Margot Bruyère

Voir les autres chroniques de l'année 2006.

Chroniques du lundi

(Publiée le 01 février 2006 par Margot Bruyère)

Reconnaissance

J'ai fait un héritage infiniment précieux: tout un carton de vieux bouquins qui pour la plupart ont perdu leur couverture, dont les cahiers ne tiennent plus ensemble et qui sont piqués de rouille. Un bouquiniste n'en offrirait pas chipette, mais ils ont pour moi une très grande valeur: c'est toute l'œuvre de Balzac.
Je relisais récemment les "Contes drôlatiques" et je suis restée en arrêt sur une phrase de l'usurier Gobsek.
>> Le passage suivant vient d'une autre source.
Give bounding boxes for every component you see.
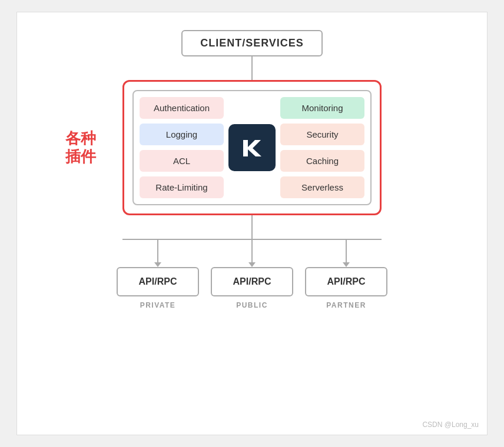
api-node-partner: API/RPC PARTNER: [299, 240, 393, 309]
connector-line-top: [251, 56, 253, 80]
diagram-container: CLIENT/SERVICES 各种 插件 Authentication Mon…: [16, 12, 488, 435]
client-services-box: CLIENT/SERVICES: [181, 30, 323, 56]
plugin-rate-limiting: Rate-Limiting: [140, 176, 224, 198]
plugin-serverless: Serverless: [280, 176, 364, 198]
arrow-private: [154, 262, 161, 267]
api-box-public: API/RPC: [211, 267, 293, 296]
connector-line-middle: [251, 215, 253, 239]
branch-label-private: PRIVATE: [140, 301, 176, 309]
plugin-grid: Authentication Monitoring Logging: [132, 90, 372, 205]
middle-connector: [251, 215, 253, 239]
arrow-partner: [343, 262, 350, 267]
api-box-partner: API/RPC: [305, 267, 387, 296]
kong-logo-cell: [228, 124, 276, 172]
api-box-private: API/RPC: [117, 267, 199, 296]
branch-container: API/RPC PRIVATE API/RPC PUBLIC: [105, 239, 399, 309]
horizontal-branch: [122, 239, 382, 240]
kong-logo: [228, 124, 276, 171]
plugin-security: Security: [280, 124, 364, 145]
api-nodes: API/RPC PRIVATE API/RPC PUBLIC: [105, 240, 399, 309]
plugin-acl: ACL: [140, 150, 224, 172]
api-node-public: API/RPC PUBLIC: [205, 240, 299, 309]
plugin-monitoring: Monitoring: [280, 97, 364, 119]
api-node-private: API/RPC PRIVATE: [111, 240, 205, 309]
branch-label-public: PUBLIC: [236, 301, 268, 309]
plugin-logging: Logging: [140, 124, 224, 145]
top-connector: [251, 56, 253, 80]
watermark: CSDN @Long_xu: [422, 421, 479, 429]
arrow-public: [248, 262, 256, 267]
branch-vline-partner: [346, 240, 347, 262]
branch-vline-public: [251, 240, 253, 262]
branch-vline-private: [157, 240, 158, 262]
side-label: 各种 插件: [65, 129, 96, 166]
branch-label-partner: PARTNER: [326, 301, 366, 309]
client-services-label: CLIENT/SERVICES: [200, 37, 304, 49]
kong-logo-svg: [236, 132, 268, 164]
plugin-authentication: Authentication: [140, 97, 224, 119]
plugin-caching: Caching: [280, 150, 364, 172]
plugin-outer-box: 各种 插件 Authentication Monitoring Logging: [122, 80, 382, 215]
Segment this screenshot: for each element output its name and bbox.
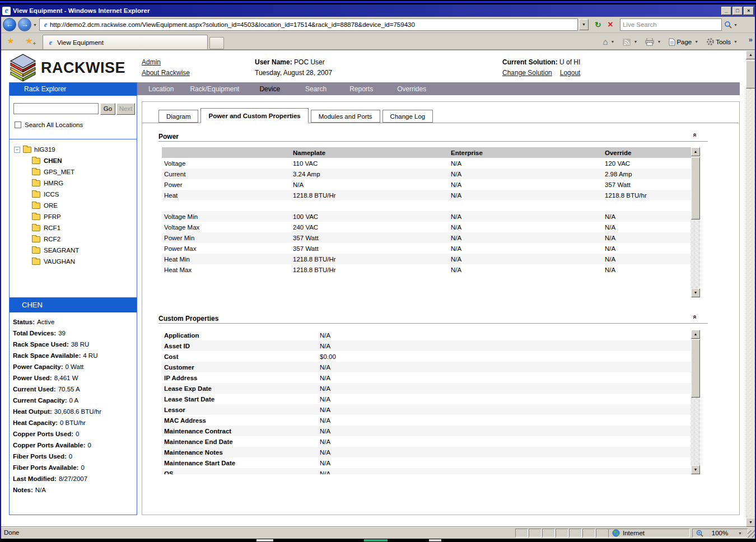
custom-property-row: Lease Exp DateN/A <box>162 383 691 394</box>
change-solution-link[interactable]: Change Solution <box>502 69 552 77</box>
custom-scrollbar[interactable]: ▲ ▼ <box>691 330 700 474</box>
power-scrollbar[interactable]: ▲ ▼ <box>691 147 700 297</box>
detail-tab[interactable]: Power and Custom Properties <box>200 108 308 123</box>
scroll-thumb[interactable] <box>691 157 700 219</box>
next-button[interactable]: Next <box>116 103 135 115</box>
custom-property-row: MAC AddressN/A <box>162 415 691 426</box>
tree-item[interactable]: GPS_MET <box>10 166 137 177</box>
tree-item[interactable]: HMRG <box>10 177 137 189</box>
rack-property: Rack Space Used:38 RU <box>13 339 133 350</box>
zoom-dropdown-icon[interactable]: ▼ <box>738 531 742 535</box>
folder-icon <box>32 225 40 231</box>
rack-property: Status:Active <box>13 316 133 328</box>
forward-button[interactable]: → <box>18 18 31 31</box>
browser-window: e View Equipment - Windows Internet Expl… <box>0 0 756 542</box>
rack-property: Notes:N/A <box>13 484 133 496</box>
tree-item[interactable]: ORE <box>10 200 137 211</box>
page-dropdown-icon[interactable]: ▼ <box>694 40 698 44</box>
scroll-up-icon[interactable]: ▲ <box>691 147 700 156</box>
folder-icon <box>32 169 40 175</box>
search-options-icon[interactable]: ▼ <box>734 23 738 27</box>
user-name-value: POC User <box>294 58 325 66</box>
history-dropdown-icon[interactable]: ▼ <box>33 23 37 27</box>
power-row: Heat Min1218.8 BTU/HrN/AN/A <box>162 254 691 264</box>
tree-item[interactable]: RCF2 <box>10 233 137 245</box>
detail-tab[interactable]: Modules and Ports <box>311 110 380 123</box>
resize-grip[interactable] <box>748 530 755 538</box>
detail-tab[interactable]: Change Log <box>382 110 433 123</box>
rackwise-logo-icon <box>10 54 36 82</box>
live-search-input[interactable] <box>620 18 722 31</box>
nav-item[interactable]: Rack/Equipment <box>190 85 239 93</box>
scroll-down-icon[interactable]: ▼ <box>691 288 700 297</box>
print-button[interactable]: ▼ <box>643 37 665 47</box>
rack-property: Current Capacity:0 A <box>13 395 133 406</box>
custom-section-divider <box>158 323 708 324</box>
scroll-thumb[interactable] <box>691 339 700 398</box>
go-button[interactable]: Go <box>100 103 115 115</box>
status-message: Done <box>4 529 20 536</box>
tree-collapse-icon[interactable]: − <box>14 147 20 153</box>
status-segment <box>569 529 582 538</box>
new-tab-stub[interactable] <box>209 37 224 49</box>
nav-item[interactable]: Location <box>148 85 174 93</box>
back-button[interactable]: ← <box>3 18 16 31</box>
power-table-body: Voltage110 VACN/A120 VAC Current3.24 Amp… <box>162 158 700 275</box>
power-row: Heat1218.8 BTU/HrN/A1218.8 BTU/hr <box>162 190 691 200</box>
browser-tab[interactable]: e View Equipment <box>43 35 208 49</box>
tools-menu-button[interactable]: Tools ▼ <box>704 36 741 47</box>
feeds-icon <box>623 38 631 46</box>
home-button[interactable]: ⌂ ▼ <box>601 37 619 47</box>
favorites-button[interactable]: ★ <box>3 34 18 48</box>
stop-button[interactable]: × <box>604 18 617 31</box>
address-bar[interactable]: e http://demo2.dcm.rackwise.com/ViewEqui… <box>39 18 578 31</box>
add-favorite-button[interactable]: ★+ <box>22 34 36 48</box>
toolbar-overflow-icon[interactable]: » <box>749 35 753 44</box>
admin-link[interactable]: Admin <box>142 57 190 68</box>
page-menu-button[interactable]: Page ▼ <box>667 37 702 47</box>
about-rackwise-link[interactable]: About Rackwise <box>142 68 190 78</box>
home-dropdown-icon[interactable]: ▼ <box>611 40 615 44</box>
refresh-button[interactable]: ↻ <box>592 18 604 31</box>
search-all-locations-checkbox[interactable] <box>15 122 21 128</box>
tools-dropdown-icon[interactable]: ▼ <box>734 40 738 44</box>
collapse-power-icon[interactable]: « <box>691 133 699 137</box>
plus-icon: + <box>33 41 36 46</box>
nav-item[interactable]: Overrides <box>397 85 426 93</box>
collapse-custom-icon[interactable]: « <box>691 315 699 319</box>
feeds-button[interactable]: ▼ <box>621 37 642 47</box>
tree-item[interactable]: SEAGRANT <box>10 245 137 256</box>
scroll-down-icon[interactable]: ▼ <box>691 465 700 474</box>
detail-tab[interactable]: Diagram <box>158 110 198 123</box>
rack-property: Last Modified:8/27/2007 <box>13 473 133 484</box>
minimize-button[interactable]: _ <box>721 7 731 15</box>
url-text[interactable]: http://demo2.dcm.rackwise.com/ViewEquipm… <box>50 21 577 28</box>
print-dropdown-icon[interactable]: ▼ <box>657 40 661 44</box>
scroll-down-icon[interactable]: ▼ <box>746 518 755 527</box>
sidebar-search-input[interactable] <box>13 103 99 114</box>
scroll-up-icon[interactable]: ▲ <box>691 330 700 339</box>
zoom-control[interactable]: 100% ▼ <box>692 529 748 538</box>
browser-scrollbar[interactable]: ▲ ▼ <box>746 50 755 527</box>
nav-item[interactable]: Device <box>259 85 280 93</box>
scroll-up-icon[interactable]: ▲ <box>746 50 755 59</box>
nav-item[interactable]: Search <box>305 85 326 93</box>
tree-root-item[interactable]: − hIG319 <box>10 144 137 155</box>
logout-link[interactable]: Logout <box>560 69 581 77</box>
close-button[interactable]: × <box>744 7 754 15</box>
tree-item[interactable]: PFRP <box>10 211 137 222</box>
nav-item[interactable]: Reports <box>349 85 373 93</box>
rack-property: Total Devices:39 <box>13 328 133 339</box>
tree-root-label: hIG319 <box>34 146 55 153</box>
address-dropdown-button[interactable]: ▼ <box>579 19 589 30</box>
selected-rack-title: CHEN <box>10 298 137 312</box>
maximize-button[interactable]: □ <box>732 7 743 15</box>
tree-item[interactable]: RCF1 <box>10 222 137 233</box>
tree-item[interactable]: ICCS <box>10 189 137 200</box>
search-all-locations-label: Search All Locations <box>25 122 83 128</box>
scroll-thumb[interactable] <box>746 60 755 88</box>
tree-item[interactable]: CHEN <box>10 155 137 166</box>
feeds-dropdown-icon[interactable]: ▼ <box>634 40 638 44</box>
tree-item[interactable]: VAUGHAN <box>10 256 137 267</box>
search-button[interactable]: ▼ <box>722 18 740 31</box>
À un jeune avoué à qui il avait prêté une forte somme à un taux exorbitant quelques années plus tôt, et qui lui demandait quel sentiment l'avait poussé à lui faire payer de si énormes intérêts et par quelle raison, voulant l'obliger, lui son ami, il ne s'était pas permis un bienfait complet, Gobsek répondit:
— Mon fils, je t'ai dispensé de la reconnaissance en te donnant le droit de croire que tu ne me devais rien.
Il savait bien, le vieux Gobsek, que la reconnaissance, sans amour, est lourde à porter.